* BRIEF
Copy out each line of the material exactly. Pictures do not belong in the copy.

* ENTRIES SHOWN
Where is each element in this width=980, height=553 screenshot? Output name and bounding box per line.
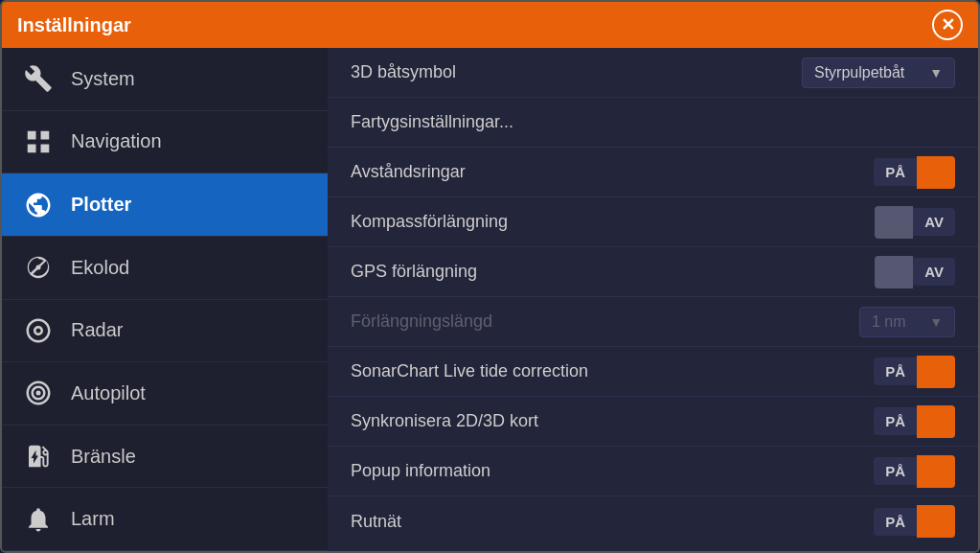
sidebar-label-plotter: Plotter <box>71 194 131 216</box>
toggle-on-label3: PÅ <box>874 407 917 435</box>
boat-symbol-control[interactable]: Styrpulpetbåt ▼ <box>802 58 955 88</box>
distance-rings-label: Avståndsringar <box>351 162 874 182</box>
sync-2d3d-toggle[interactable]: PÅ <box>874 405 955 438</box>
gps-extension-toggle[interactable]: AV <box>875 256 955 288</box>
extension-length-control: 1 nm ▼ <box>859 307 955 337</box>
setting-sync-2d3d: Synkronisera 2D/3D kort PÅ <box>328 397 978 447</box>
sidebar-item-autopilot[interactable]: Autopilot <box>2 362 328 426</box>
radar-icon <box>21 313 56 348</box>
toggle-on-square <box>917 156 955 189</box>
sidebar: System Navigation Plotter <box>2 48 328 551</box>
sidebar-label-navigation: Navigation <box>71 130 162 152</box>
sidebar-label-bransle: Bränsle <box>71 446 136 468</box>
grid-icon <box>21 125 56 159</box>
boat-symbol-value: Styrpulpetbåt <box>814 64 904 81</box>
compass-extension-label: Kompassförlängning <box>351 212 875 232</box>
sync-2d3d-label: Synkronisera 2D/3D kort <box>351 411 874 431</box>
sidebar-label-autopilot: Autopilot <box>71 382 146 404</box>
globe-icon <box>21 188 56 222</box>
setting-gps-extension: GPS förlängning AV <box>328 247 978 297</box>
toggle-on-square3 <box>917 405 955 438</box>
settings-content: 3D båtsymbol Styrpulpetbåt ▼ Fartygsinst… <box>328 48 978 551</box>
sonarchart-tide-label: SonarChart Live tide correction <box>351 361 874 381</box>
distance-rings-control[interactable]: PÅ <box>874 156 955 189</box>
popup-info-label: Popup information <box>351 461 874 481</box>
compass-extension-toggle[interactable]: AV <box>875 206 955 239</box>
toggle-off-label2: AV <box>913 258 955 286</box>
gps-extension-label: GPS förlängning <box>351 262 875 282</box>
content-area: System Navigation Plotter <box>2 48 978 551</box>
setting-distance-rings: Avståndsringar PÅ <box>328 148 978 197</box>
boat-symbol-label: 3D båtsymbol <box>351 62 802 82</box>
toggle-on-square4 <box>917 455 955 488</box>
settings-window: Inställningar ✕ System <box>0 0 980 553</box>
extension-length-label: Förlängningslängd <box>351 311 859 332</box>
wrench-icon <box>21 61 56 96</box>
sidebar-item-bransle[interactable]: Bränsle <box>2 426 328 489</box>
fuel-icon <box>21 439 56 473</box>
toggle-on-label4: PÅ <box>874 457 917 485</box>
title-bar: Inställningar ✕ <box>2 2 978 48</box>
toggle-on-square5 <box>917 505 955 538</box>
svg-point-1 <box>36 391 41 396</box>
close-button[interactable]: ✕ <box>932 10 963 40</box>
setting-popup-info: Popup information PÅ <box>328 447 978 496</box>
sidebar-label-radar: Radar <box>71 319 123 341</box>
grid-label: Rutnät <box>351 512 874 532</box>
setting-sonarchart-tide: SonarChart Live tide correction PÅ <box>328 347 978 397</box>
toggle-off-square <box>875 206 913 239</box>
popup-info-toggle[interactable]: PÅ <box>874 455 955 488</box>
sidebar-item-larm[interactable]: Larm <box>2 488 328 551</box>
setting-extension-length: Förlängningslängd 1 nm ▼ <box>328 297 978 347</box>
chevron-down-icon2: ▼ <box>929 314 943 330</box>
chevron-down-icon: ▼ <box>929 65 943 81</box>
toggle-on-label5: PÅ <box>874 508 917 536</box>
sonarchart-tide-toggle[interactable]: PÅ <box>874 356 955 388</box>
sidebar-label-ekolod: Ekolod <box>71 257 129 279</box>
distance-rings-toggle[interactable]: PÅ <box>874 156 955 189</box>
gps-extension-control[interactable]: AV <box>875 256 955 288</box>
grid-control[interactable]: PÅ <box>874 505 955 538</box>
sidebar-item-radar[interactable]: Radar <box>2 300 328 363</box>
sidebar-item-navigation[interactable]: Navigation <box>2 111 328 174</box>
setting-grid: Rutnät PÅ <box>328 496 978 546</box>
vessel-settings-label: Fartygsinställningar... <box>351 112 955 132</box>
toggle-on-label: PÅ <box>874 158 917 186</box>
nm-dropdown: 1 nm ▼ <box>859 307 955 337</box>
toggle-on-square2 <box>917 356 955 388</box>
boat-symbol-dropdown[interactable]: Styrpulpetbåt ▼ <box>802 58 955 88</box>
toggle-off-label: AV <box>913 208 955 236</box>
sidebar-item-system[interactable]: System <box>2 48 328 111</box>
sync-2d3d-control[interactable]: PÅ <box>874 405 955 438</box>
autopilot-icon <box>21 376 56 410</box>
svg-point-0 <box>36 265 41 270</box>
sidebar-item-plotter[interactable]: Plotter <box>2 173 328 237</box>
alarm-icon <box>21 502 56 537</box>
sidebar-label-system: System <box>71 68 135 90</box>
window-title: Inställningar <box>17 14 131 36</box>
grid-toggle[interactable]: PÅ <box>874 505 955 538</box>
sidebar-label-larm: Larm <box>71 508 115 530</box>
setting-vessel-settings[interactable]: Fartygsinställningar... <box>328 98 978 148</box>
sonarchart-tide-control[interactable]: PÅ <box>874 356 955 388</box>
setting-compass-extension: Kompassförlängning AV <box>328 197 978 247</box>
popup-info-control[interactable]: PÅ <box>874 455 955 488</box>
nm-value: 1 nm <box>872 313 906 331</box>
sidebar-item-ekolod[interactable]: Ekolod <box>2 237 328 300</box>
compass-extension-control[interactable]: AV <box>875 206 955 239</box>
setting-boat-symbol: 3D båtsymbol Styrpulpetbåt ▼ <box>328 48 978 98</box>
toggle-on-label2: PÅ <box>874 357 917 385</box>
toggle-off-square2 <box>875 256 913 288</box>
sonar-icon <box>21 250 56 285</box>
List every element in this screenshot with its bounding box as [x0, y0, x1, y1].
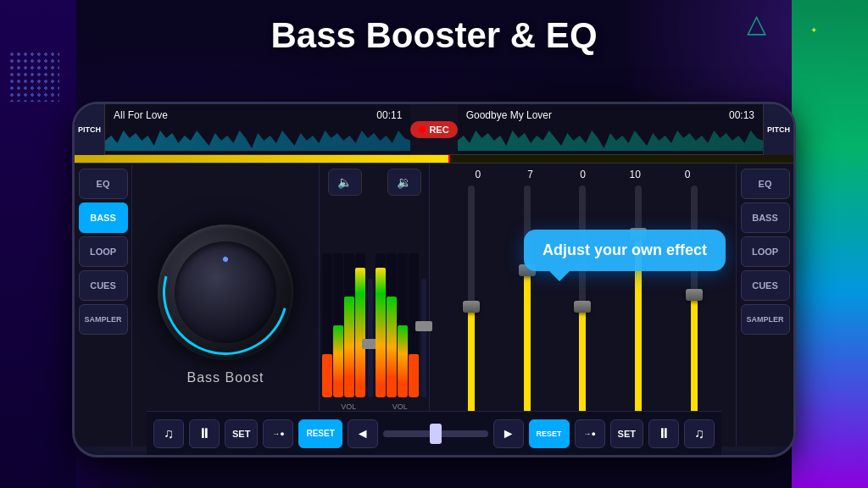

* ANSWER TO THE PROBLEM
Where is each element in this width=980, height=553 screenshot? Output name and bounding box per line.
sidebar-label-plotter: Plotter <box>71 194 131 216</box>
toggle-on-label3: PÅ <box>874 407 917 435</box>
boat-symbol-control[interactable]: Styrpulpetbåt ▼ <box>802 58 955 88</box>
distance-rings-label: Avståndsringar <box>351 162 874 182</box>
sync-2d3d-toggle[interactable]: PÅ <box>874 405 955 438</box>
gps-extension-toggle[interactable]: AV <box>875 256 955 288</box>
extension-length-control: 1 nm ▼ <box>859 307 955 337</box>
setting-sync-2d3d: Synkronisera 2D/3D kort PÅ <box>328 397 978 447</box>
sidebar-item-autopilot[interactable]: Autopilot <box>2 362 328 426</box>
radar-icon <box>21 313 56 348</box>
toggle-on-square <box>917 156 955 189</box>
sidebar: System Navigation Plotter <box>2 48 328 551</box>
sidebar-label-navigation: Navigation <box>71 130 162 152</box>
sidebar-label-bransle: Bränsle <box>71 446 136 468</box>
grid-icon <box>21 125 56 159</box>
boat-symbol-value: Styrpulpetbåt <box>814 64 904 81</box>
compass-extension-label: Kompassförlängning <box>351 212 875 232</box>
sync-2d3d-label: Synkronisera 2D/3D kort <box>351 411 874 431</box>
sidebar-label-autopilot: Autopilot <box>71 382 146 404</box>
globe-icon <box>21 188 56 222</box>
setting-gps-extension: GPS förlängning AV <box>328 247 978 297</box>
toggle-on-square3 <box>917 405 955 438</box>
settings-content: 3D båtsymbol Styrpulpetbåt ▼ Fartygsinst… <box>328 48 978 551</box>
sonarchart-tide-label: SonarChart Live tide correction <box>351 361 874 381</box>
distance-rings-control[interactable]: PÅ <box>874 156 955 189</box>
popup-info-label: Popup information <box>351 461 874 481</box>
compass-extension-toggle[interactable]: AV <box>875 206 955 239</box>
toggle-off-label2: AV <box>913 258 955 286</box>
gps-extension-label: GPS förlängning <box>351 262 875 282</box>
content-area: System Navigation Plotter <box>2 48 978 551</box>
setting-distance-rings: Avståndsringar PÅ <box>328 148 978 197</box>
boat-symbol-label: 3D båtsymbol <box>351 62 802 82</box>
toggle-on-square4 <box>917 455 955 488</box>
settings-window: Inställningar ✕ System <box>0 0 980 553</box>
extension-length-label: Förlängningslängd <box>351 311 859 332</box>
wrench-icon <box>21 61 56 96</box>
sidebar-item-bransle[interactable]: Bränsle <box>2 426 328 489</box>
fuel-icon <box>21 439 56 473</box>
toggle-on-label4: PÅ <box>874 457 917 485</box>
title-bar: Inställningar ✕ <box>2 2 978 48</box>
toggle-on-square5 <box>917 505 955 538</box>
svg-point-1 <box>36 391 41 396</box>
close-button[interactable]: ✕ <box>932 10 963 40</box>
setting-popup-info: Popup information PÅ <box>328 447 978 496</box>
sidebar-label-radar: Radar <box>71 319 123 341</box>
grid-label: Rutnät <box>351 512 874 532</box>
setting-sonarchart-tide: SonarChart Live tide correction PÅ <box>328 347 978 397</box>
toggle-off-square <box>875 206 913 239</box>
popup-info-toggle[interactable]: PÅ <box>874 455 955 488</box>
sidebar-item-larm[interactable]: Larm <box>2 488 328 551</box>
setting-extension-length: Förlängningslängd 1 nm ▼ <box>328 297 978 347</box>
chevron-down-icon2: ▼ <box>929 314 943 330</box>
chevron-down-icon: ▼ <box>929 65 943 81</box>
toggle-on-label5: PÅ <box>874 508 917 536</box>
sonarchart-tide-toggle[interactable]: PÅ <box>874 356 955 388</box>
sidebar-label-ekolod: Ekolod <box>71 257 129 279</box>
distance-rings-toggle[interactable]: PÅ <box>874 156 955 189</box>
gps-extension-control[interactable]: AV <box>875 256 955 288</box>
grid-control[interactable]: PÅ <box>874 505 955 538</box>
sidebar-item-radar[interactable]: Radar <box>2 300 328 363</box>
sidebar-item-navigation[interactable]: Navigation <box>2 111 328 174</box>
setting-grid: Rutnät PÅ <box>328 496 978 546</box>
vessel-settings-label: Fartygsinställningar... <box>351 112 955 132</box>
toggle-on-label: PÅ <box>874 158 917 186</box>
nm-dropdown: 1 nm ▼ <box>859 307 955 337</box>
toggle-on-square2 <box>917 356 955 388</box>
boat-symbol-dropdown[interactable]: Styrpulpetbåt ▼ <box>802 58 955 88</box>
toggle-off-label: AV <box>913 208 955 236</box>
sidebar-item-system[interactable]: System <box>2 48 328 111</box>
sync-2d3d-control[interactable]: PÅ <box>874 405 955 438</box>
autopilot-icon <box>21 376 56 410</box>
svg-point-0 <box>36 265 41 270</box>
sidebar-item-plotter[interactable]: Plotter <box>2 173 328 237</box>
alarm-icon <box>21 502 56 537</box>
sidebar-label-system: System <box>71 68 135 90</box>
window-title: Inställningar <box>17 14 131 36</box>
grid-toggle[interactable]: PÅ <box>874 505 955 538</box>
sidebar-label-larm: Larm <box>71 508 115 530</box>
setting-vessel-settings[interactable]: Fartygsinställningar... <box>328 98 978 148</box>
sonarchart-tide-control[interactable]: PÅ <box>874 356 955 388</box>
setting-compass-extension: Kompassförlängning AV <box>328 197 978 247</box>
popup-info-control[interactable]: PÅ <box>874 455 955 488</box>
nm-value: 1 nm <box>872 313 906 331</box>
sidebar-item-ekolod[interactable]: Ekolod <box>2 237 328 300</box>
compass-extension-control[interactable]: AV <box>875 206 955 239</box>
setting-boat-symbol: 3D båtsymbol Styrpulpetbåt ▼ <box>328 48 978 98</box>
toggle-on-label2: PÅ <box>874 357 917 385</box>
toggle-off-square2 <box>875 256 913 288</box>
sonar-icon <box>21 250 56 285</box>
List every element in this screenshot with its bounding box as [x0, y0, x1, y1].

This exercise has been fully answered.